Il tourna vers sa mère son regard vert et elle admira sa beauté juvénile, dans cette irisation de la brume qui semblait adoucir ses traits et auréoler sa jeune silhouette vigoureuse, sa chevelure bouclée. C'était encore un enfant, non sans grâce, attendrissant dans le courage et la sévérité qu'il opposait à un monde troublé et âpre.

– Il m'a dit que je devais partir pour veiller sur vous, fit-il du bout des lèvres. Et il paraissait se moquer de la chose comme d'un prétexte destiné à le berner.

– Ne puis-je donc veiller seule sur moi-même ? demanda Angélique en souriant et en posant la main sur la crosse de son pistolet qu'elle avait à sa ceinture.

– Vous tirez bien, mère, je ne le conteste pas, admit Cantor sans se départir de son ton hautain, mais il y a d'autres dangers dont vous n'êtes pas consciente...

– Et lesquels ?... Parle... J'écoute.

– Non, dit Cantor en secouant sa crinière, si je vous disais qui j'accuse, vous ne l'admettriez pas, vous vous fâcheriez, et me traiteriez de jaloux et de nigaud... Alors ce n'est pas la peine.

Il s'éloigna pour bien marquer son détachement.
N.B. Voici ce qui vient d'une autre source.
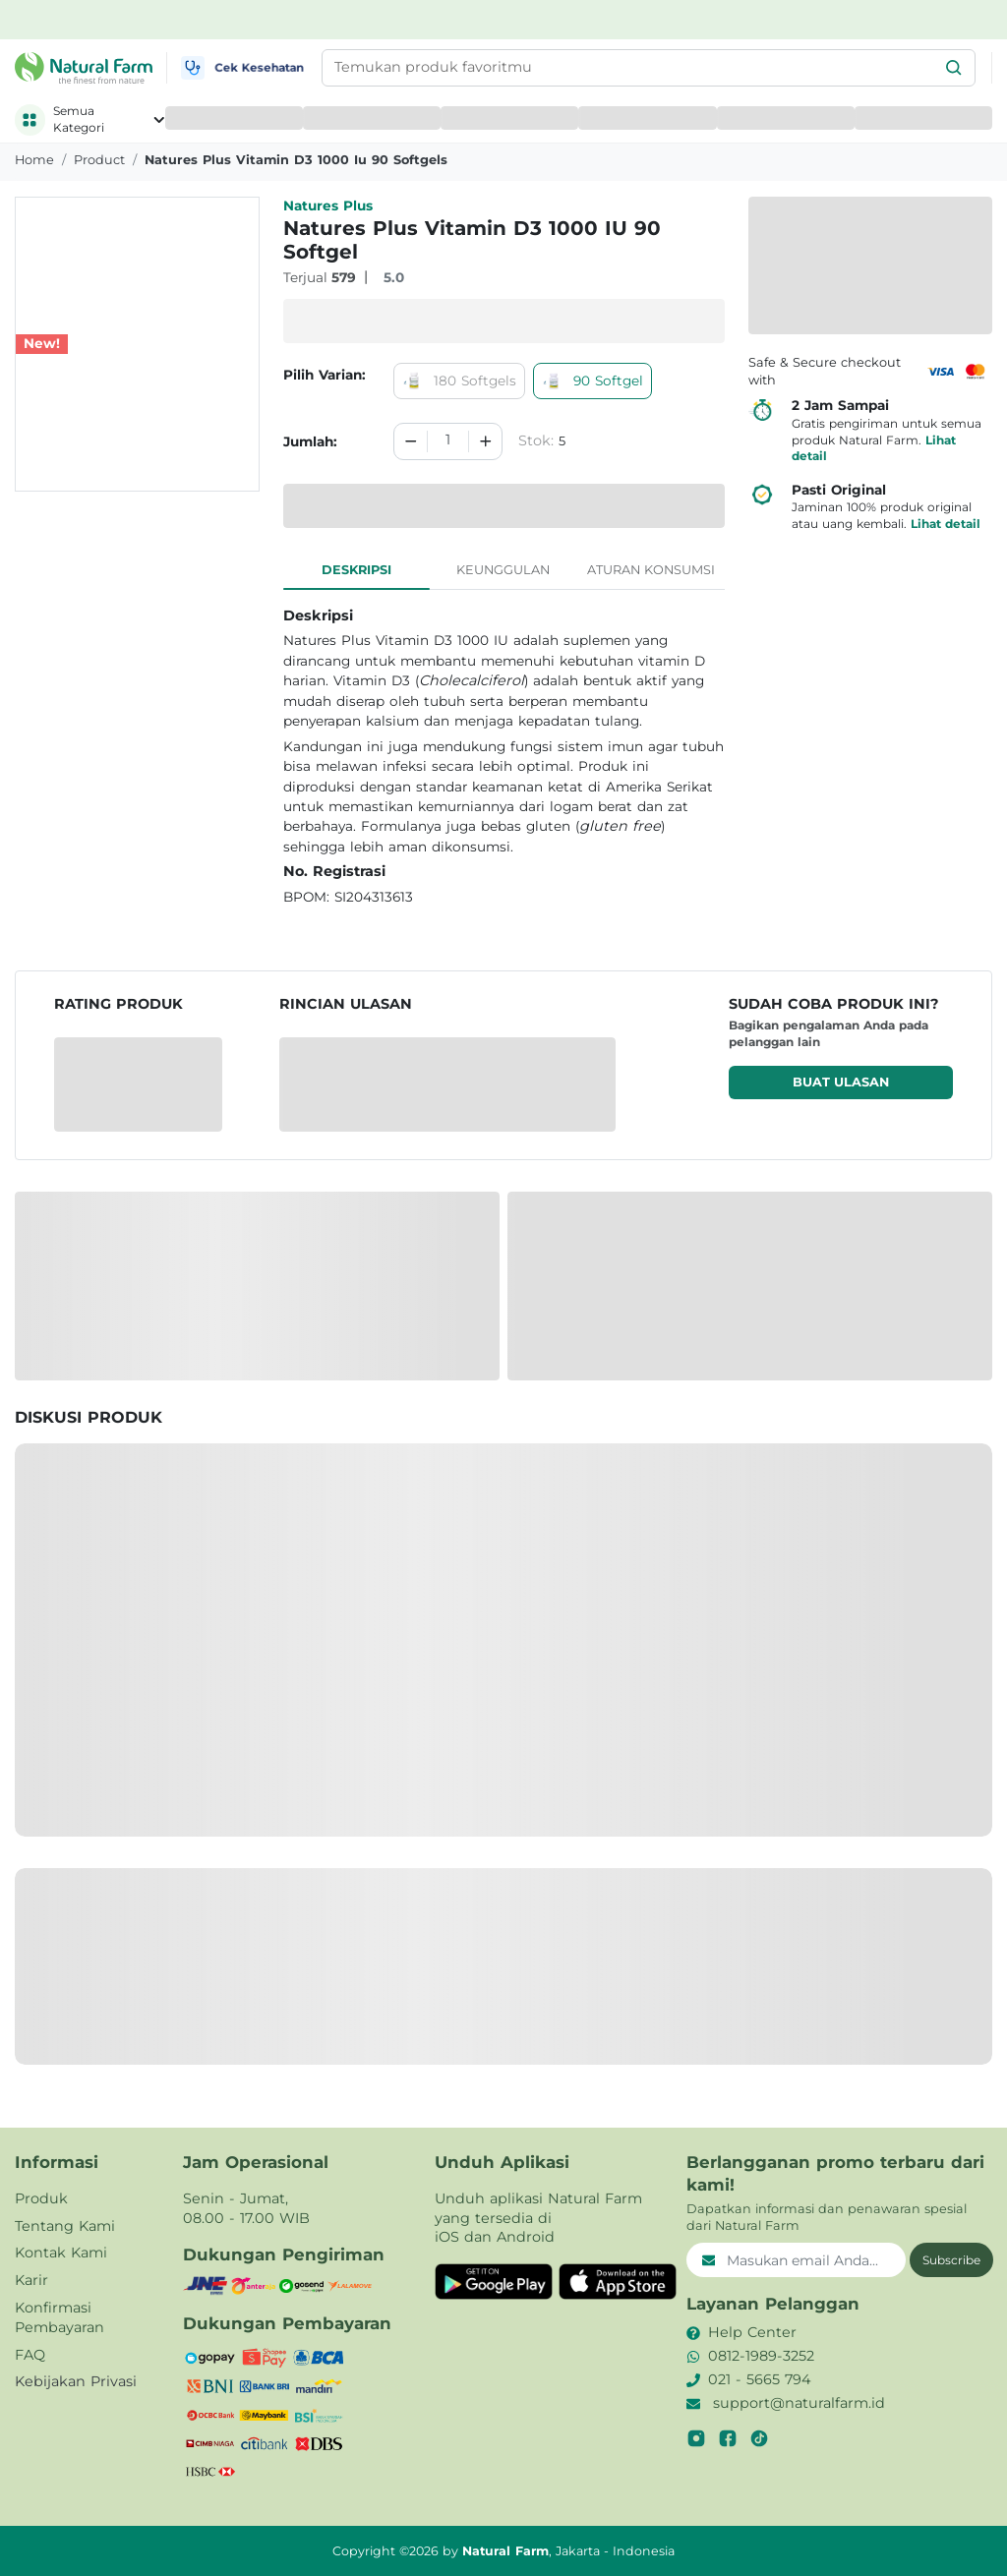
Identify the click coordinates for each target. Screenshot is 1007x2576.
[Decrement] (411, 441)
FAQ (30, 2355)
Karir (31, 2280)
Qui avait-il derrière la tête ? Qui n'osait-il accuser devant elle ? Berne, Manigault ?... Colin, encore... son père, qui sait ?... Il était tellement excessif... Elle comprenait qu'il y avait en lui quelque chose qu'elle ne pourrait jamais vaincre et calmer. Comme c'était étrange et vain, l'existence...

Un jour, dans un instant de bonheur inouï, elle avait conçu un enfant, et voici que cet enfant devenu homme était devant elle comme un étranger, ne semblant se souvenir que des douleurs qu'il devait à sa mère et non des joies.

La brume suintait autour d'elle poudrant sa chevelure de perles irisées... Elle avait froid et serrait sa mante contre elle, sentant renaître cette pesante appréhension, qui s'était un peu dissipée à son départ de Gouldsboro. Une ombre légère passa près d'elle et ce fut le tour d'Ambroisine de venir s'accouder à ses côtés. Elle portait sa mante noire doublée de rouge. Le rouge s'harmonisait avec ses lèvres qu'elle avait légèrement fardées, le noir avec ses yeux, sa pâleur liliale avec la blancheur d'albâtre des brouillards environnants. Elle était belle et paraissait grandie, moins indécise et hagarde que les jours précédents.

Port-Royal, établissement catholique, nanti d'au moins deux aumôniers oratoriens d'une grande piété, fréquenté par de nombreux religieux de passage, où régnait disait-on une ambiance patriarcale entre les nobles, possesseurs du fief, et la population paysanne, industrieuse et intelligente, lui conviendrait mieux que Gouldsboro, avec son mélange de religions et d'origines diverses.